The decision to implement lockdown was inspired partly by the appalling scenes from Lombardy, where hospitals were overrun and dying patients left in corridors. In London, ministers were terrified by the prospect of the same happening here. Today’s Sunday Times has published a long investigation from its Insight team looking at the Covid disruption in hospitals, which makes for disturbing reading. The NHS, it says, faced “an unmanageable deluge of patients” during lockdown, and it offers several examples of things going badly wrong. As we debate whether the NHS may be overwhelmed now – and what steps are needed to prevent this – it makes sense to ask how close the it come to finding Covid unmanageable the first time? The Sunday Times report reveals fascinating unpublished documents and offers a powerful snapshot of the misery caused by the pandemic. But on general strategy, three points jump out.

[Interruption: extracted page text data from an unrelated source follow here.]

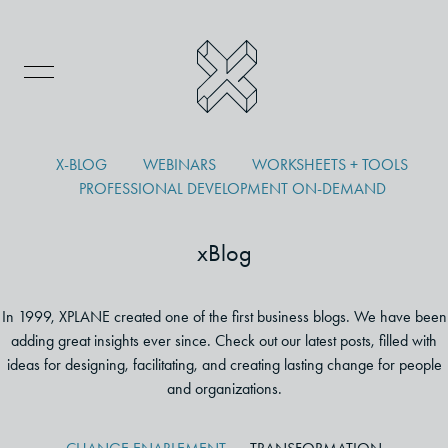
X-BLOG
WEBINARS
WORKSHEETS + TOOLS
PROFESSIONAL DEVELOPMENT ON-DEMAND
xBlog
In 1999, XPLANE created one of the first business blogs. We have been
adding great insights ever since. Check out our latest posts, filled with
ideas for designing, facilitating, and creating lasting change for people
and organizations.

1. Were infections “rocketing” until lockdown? Boris Johnson, it says, dithered for nine days before locking down on 23 March and “during this time the number of infections had rocketed from an estimated 200,000 to 1.5 million”. This, it says, meant Britain had one of the biggest Covid caseloads in Europe. The idea of the virus was surging until lockdown is a theory, popular at the time – but hard to reconcile with hospital numbers we now have. Covid deaths peaked on 8 April, which was 16 days after lockdown. We now know Covid’s infection-to-death timescale is closer to four weeks than two weeks. This points to fatal infections peaking well before lockdown. So Covid cases were probably falling fast – not rocketing – in the runup to 23 March. Simon Wood, a professor at Edinburgh University, has looked at this. Other European countries have used hospital numbers to estimate the trajectory of the virus and its R-number and have come to similar conclusions.
2. Was Covid spread to care homes by discharged hospital patients? Insight also looks at hospital patients being discharged early and sent to care homes without a Covid test.